As they resign themselves to the fate of living on this planet where no one seems to move, they begin to expect to take ownership of that which isn’t theirs. Their first take? A house where a man is sitting on the porch, seemingly reading a newspaper. They jokingly call out to him, only for him to drop the newspaper and converse with them. Shocked, they are in disbelief that this man is alive and can respond after so many people just stood there frozen. Calling himself Jeremy Wickwire, he offers them refreshments and begins explaining where they are: a cemetery. Supposedly, this asteroid allows people to live out their dreams after they’ve died, a service run by a company called Happy Glades. While some of the people in the town are dead, “living” out their fantasy, the rest are, as Wickwire calls them, “imitations”. His role is to be the caretaker, to ensure that no one is disturbed.
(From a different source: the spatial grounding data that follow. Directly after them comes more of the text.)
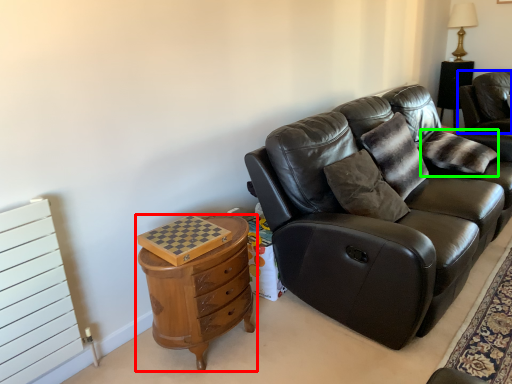 Question: Which object is positioned closest to chest of drawers (highlighted by a red box)? Select from chair (highlighted by a blue box) and pillow (highlighted by a green box).

Choices:
 (A) chair
 (B) pillow

Answer: (B) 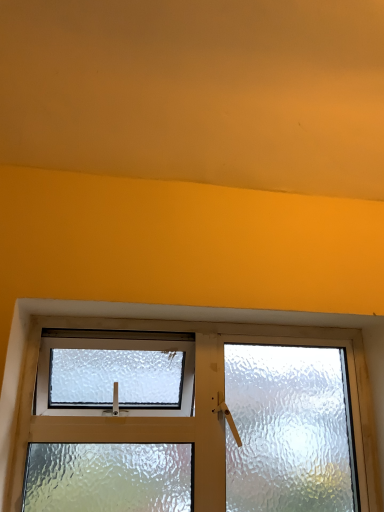 Question: Should I look upward or downward to see clear glass door at bottom?

Choices:
 (A) down
 (B) up

Answer: (A) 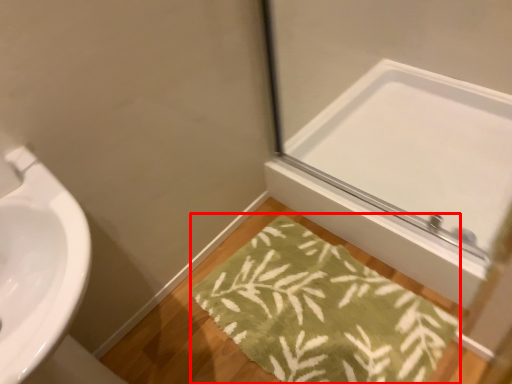 Question: From the image's perspective, what is the correct spatial relationship of bath mat (annotated by the red box) in relation to mirror?

Choices:
 (A) above
 (B) below

Answer: (B) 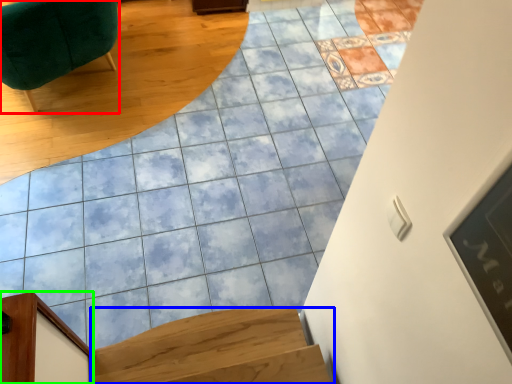 Question: Which is nearer to the furniture (highlighted by a red box)? stairs (highlighted by a blue box) or furniture (highlighted by a green box).

Choices:
 (A) stairs
 (B) furniture

Answer: (B)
As they continue their discussion, suddenly it becomes clear that Wickwire has poisoned the drinks that he gave them earlier with something he calls the “eternifying liquid”. As they crumble to the ground and ask for an explanation for this betrayal, Wickwire explains that they are men, “…and while there are men there can be no peace.”
After they die, Wickwire poses them in their spaceship as though they are heading back home to Earth, which was the one wish, the one fantasy, they all shared.
I’m not sure what to make of this episode. Is it trying to comment on a person’s need to know what comes after death? Is it trying to address how we want control of our lives, even when we are no longer alive? Is it a “be careful what you wish for” morality tale? By trying to tackle each of these issues, the episode fails to delve into any of them effectively, which is a shame because these are great foundations for “The Twilight Zone”.
I will say that I appreciate that this is the first time that the show tried to accurately give an explanation as to why the astronauts could go on the surface of the asteroid without worrying about air or gravity. In the beginning, they run tests and calculate that they will be able to function just fine in the Earth-like circumstances.
Also, just because it’s the third time I’ve noticed it, the same house from “The Sixteen-Millimeter Shrine” and “The Purple Testament” makes an appearance as the mayor’s home.
Sadly, this is not an episode that I found to be enjoyable. In fact, I’d rank it, so far, as one of the weakest of the season.